Subsequent comments from the other posters bear this out – it seems everyone had their own thoughts about what risk velocity meant. I myself had none, having not heard of this term before.
One poster suggested that risk velocity is about the ‘timeframe within which the risk event might occur’. That is, ‘risk proximity’ (which begs the question – what’s the difference between the two?).
Another poster posited that risk velocity is not the proximity of the risk itself, but the time to impact of its consequences. That is, how much time do we have before the consequences happen after the risk occurs? This poster rather correctly points out that the common measure of risk, which is “probability x impact”, tells us nothing about when either the risk or its impact might occur.
A third poster comments that he sometimes uses ‘Velocity of Risk’ to describe the state of the financial market. Presumably, during a volatile situation, the velocity is higher. This is somewhat akin to wind velocity, blowing more violently in a hurricane, and much more calmly in normal weather.
A commenter named Val brings forward her own use of the term. If I understand her correctly, she uses risk velocity to describe how the risk grows the longer it takes to mitigate its occurrence. Her example tells me she is talking about the impact growing the longer we wait to mitigate.
Someone named Peter chimes in, properly noting that ‘velocity’ is a vector – a measure containing both magnitude and direction. He posits that perhaps the term includes (or should include) the idea of something that is moving in a certain direction. Perhaps we are running directly into the risk (or the risk is bearing directly towards us), perhaps it might be a glancing blow, perhaps it may bypass us.

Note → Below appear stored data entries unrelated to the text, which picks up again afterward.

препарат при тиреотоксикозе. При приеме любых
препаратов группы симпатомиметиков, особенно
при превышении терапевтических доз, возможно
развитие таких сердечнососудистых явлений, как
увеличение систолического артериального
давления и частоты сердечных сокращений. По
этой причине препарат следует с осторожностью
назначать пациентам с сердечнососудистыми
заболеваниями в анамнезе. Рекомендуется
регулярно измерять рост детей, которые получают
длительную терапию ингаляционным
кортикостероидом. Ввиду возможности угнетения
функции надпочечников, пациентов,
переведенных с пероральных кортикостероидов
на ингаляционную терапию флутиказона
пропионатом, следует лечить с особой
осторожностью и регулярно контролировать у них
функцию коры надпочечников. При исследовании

Yet another poster writes that her use of risk velocity is about assessing the likelihood of an event in a specific timeframe, that is, assessing that an event has a 50% chance of happening in the next 3 months, is much more useful than merely saying it has a 50% chance of happening. While certainly sound, I just don’t see that this has any connection at all about velocity.
In a later post the original poster reveals her own understanding, which is that risk velocity was about the rate of change of the likelihood, and not at all about the impact.
There were dozens of other further comments, too many to note here. Some went beyond the original question, but providing interesting insights.
But what of it? What about risk velocity? Can it be used to rank risks? I think the idea of getting a good understanding of when a risk might occur (risk proximity) and how soon the impact will happen after the risk event occurs is sound, but very inadequate.
First, which impact are we talking about? The initial impact? The follow-on impacts? The maximum impact? You need a good understanding of the impacts, when they will occur, how they will occur, in which order, and so on. Some impacts will occur immediately, some will occur later. How can a single risk velocity number capture these characteristics?
Risk velocity, as a singular number to be used for ranking risk events according to when their impact is to occur after the event, might appear to be simple and useful. I think it has a use as a label to allow us to find those risks which may have a early impact, but as a prioritising value, I find it to be too ambiguous and potentially misdirecting.